No! Slaughter is deliberately quick and painless. Force feeding is obviously painful and something endured multiple times during the goose’s life. Whether you care what livestock endures is something else, but the concept of painless slaughter is the crux of general society’s rationalization of cruelty-free meat-eating.
Fur Og’s sake, they’re crabs. Their brains are scarcely more than a small collection of nerve ganglia. And anyone who has seen crabs live and feed in nature knows that they don’t have much sense of personal space anyway. (Or maybe I’m just, er, crabby because I was at a gathering last weekend where, because of a small number of culinary aberrants, I was forced to endure a couple of bites of vegan “cheese”…you know, the kind that doesn’t actually melt and probably isn’t even digestable. I’ve little sympathy for people who chastise me for eating something other than processed soya.)
“Fuck 'em. You can’t care about every damn thing.” – Ford Prefect, So Long And Thanks For All The Fish.
Anything that pays geese back for their foul-tempered, obnoxious behavior is okay with me. I still have a scar…
Stranger
A society many members of which would disagree with your blanket assertion.
You know, it is likely that near every vegetable on sale there has a host of mites, nematodes and similar “not usually visable to the naked eye” animals dying a slow painful death. Aren’t they alive? Don’t they have feelings? In fact, when you steam that Broccoli, you are possible killing more animals than when you slaughter that goose.
Won’t anyone think of the nematodes?
http://images.google.com/images?q=nematode&hl=en&btnG=Search+Images
Stranger, thanks for that SLATFATF quote. I think I’ll put it, in modified form, as the Thought for the Day in my classroom. Truer words were never spok…written.
Crabs are nothing but overgrown sea-bugs, and exist only to be served with drawn butter. I also suspect the the Chicago City Council are a bunch of gourmand-hating Velveeta-eaters.
OK…who forgot to close the italics tag?
Some might, but the fact that we have laws barring animal cruelty that co-exist with our livestock industry allows me to conclude that we, in general, accept the notion of cruelty to animals yet consider standard methods of slaughter to be outside of our of definition of cruelty.
Don’t be silly. A goose has far more mites on it than a broccoli. You may think the goal of reducing animal suffering to be pointless, but it is not an impossible or irrational goal.

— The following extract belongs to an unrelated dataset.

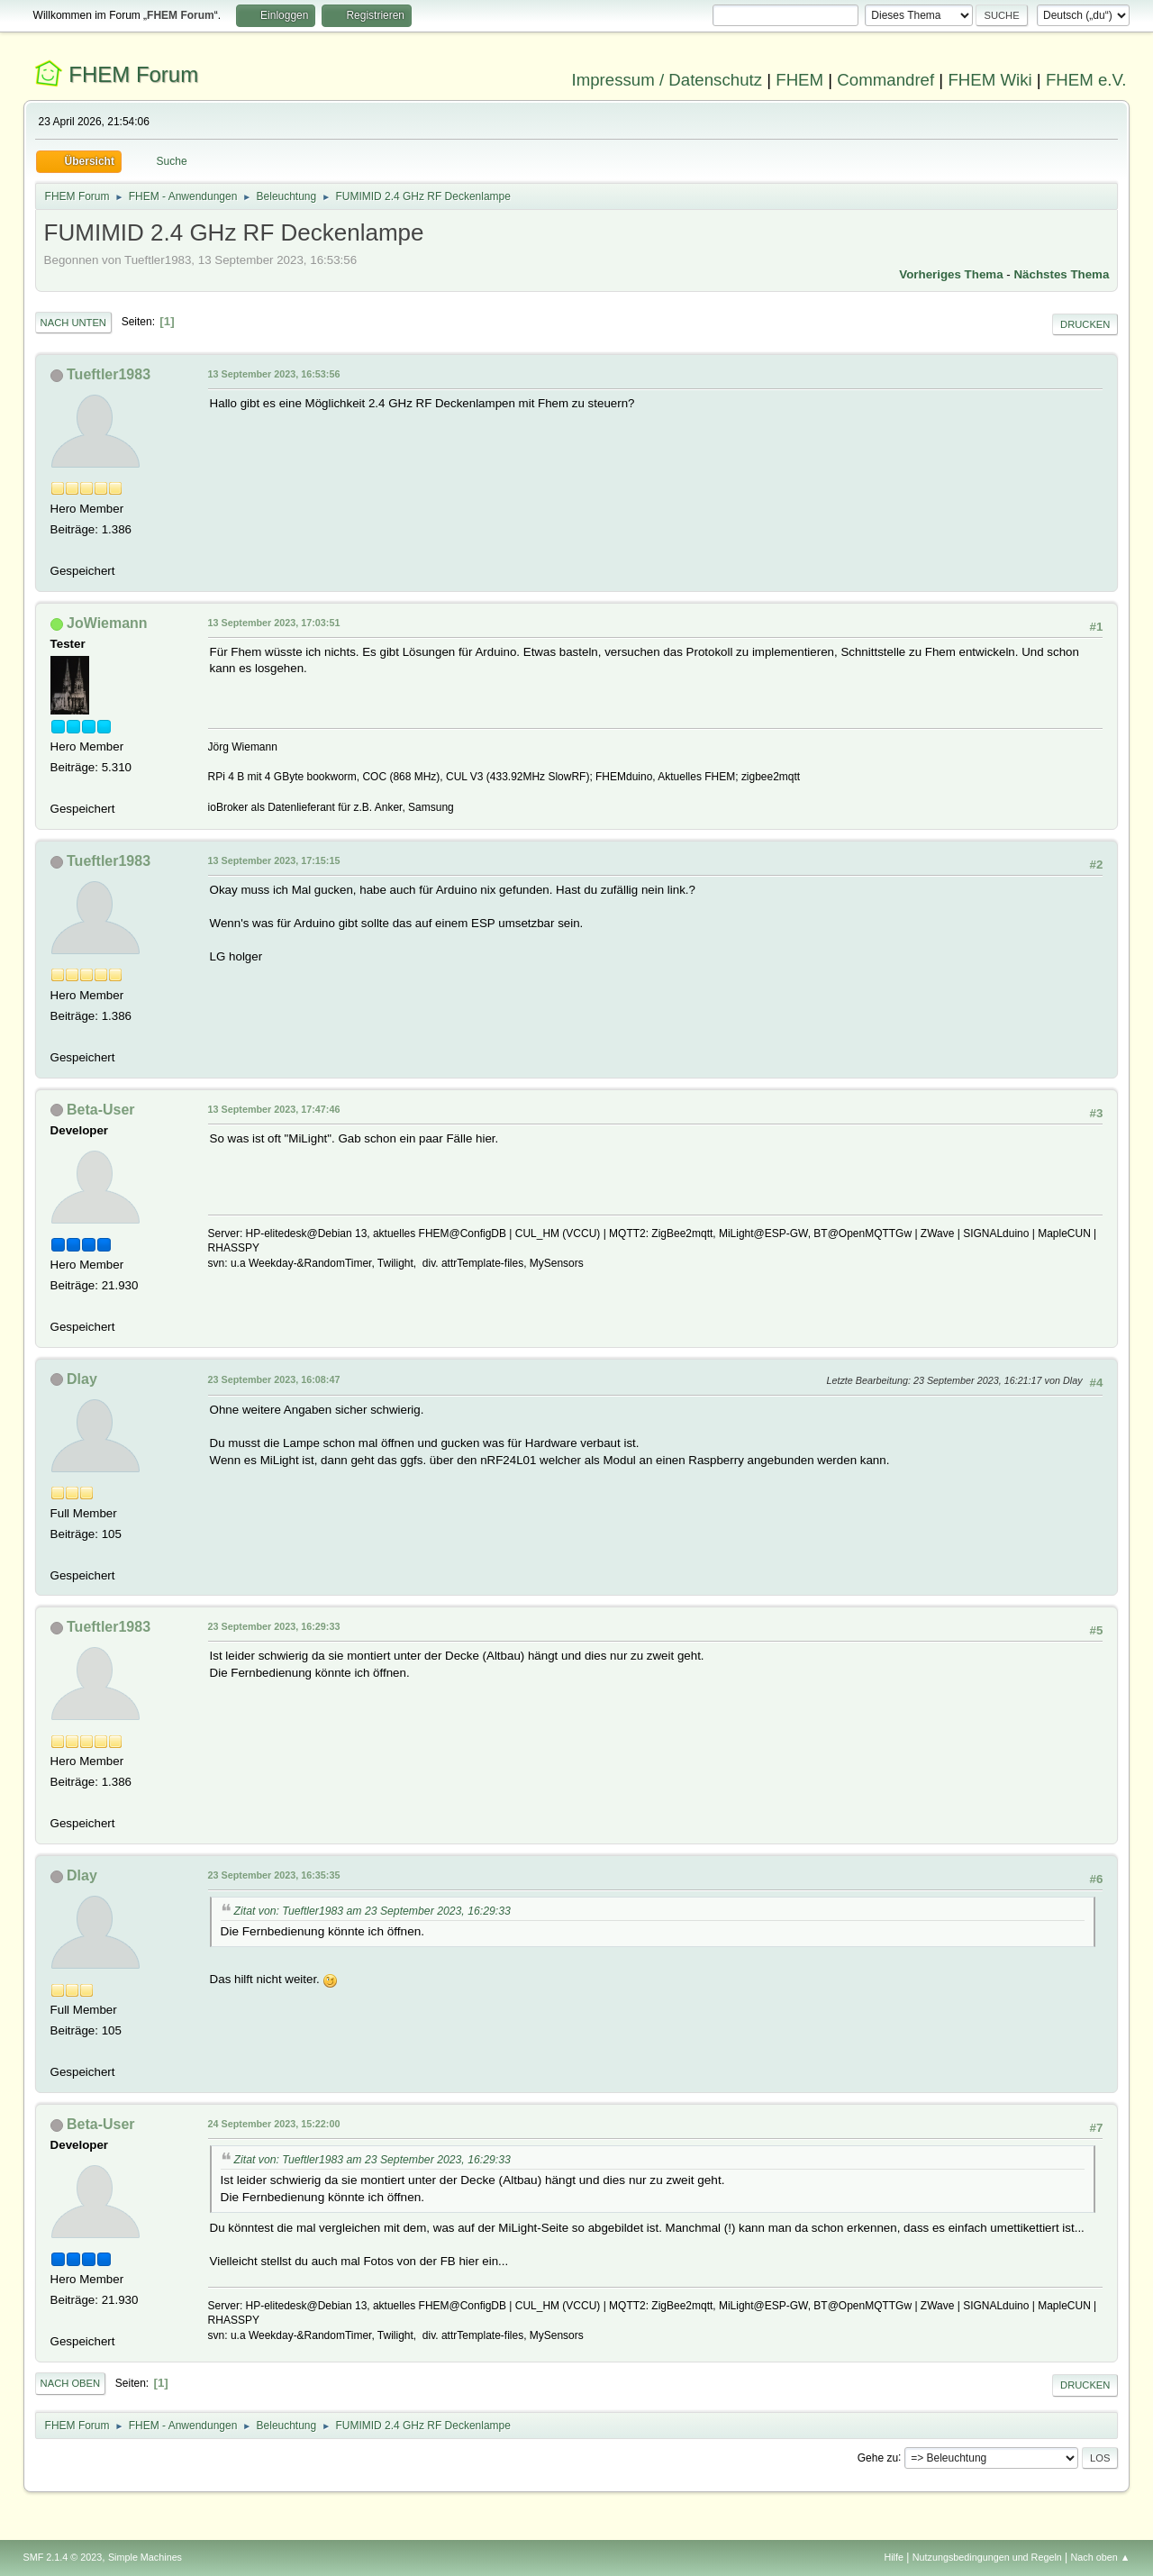  I want to click on SMF 2.1.4 © 2023, so click(63, 2557).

And in most places, Chicago being the obvious exception, those standards say that force-feeding geese is acceptable.
attempt to close italics tag here
Thank you. A friend was considering a position working with nematodes (apparently, they are “genetically tractable”) and I keep forgeting to look up the word.
RE Live Cows In The Store
I’d prefer this. If I could afford it, I’d drive out to Amish country and point the cow I want slaughtered. Of course, I’d have to bring a kosher butcher with me to kill the animal. But, seeing living livestock and the conditions they live in is the best way to be sure they were treated humanely.
RE Slaughter
To be kosher, an animal must be killed with a special knife, free of the smallest nicks, and used for no other cutting, drawn across a specific spot in the neck in a single motion.
As a clumsy man who cut down a discarded window to make shelves, I am very sure that a truly sharp edge causes massive blood loss and no pain.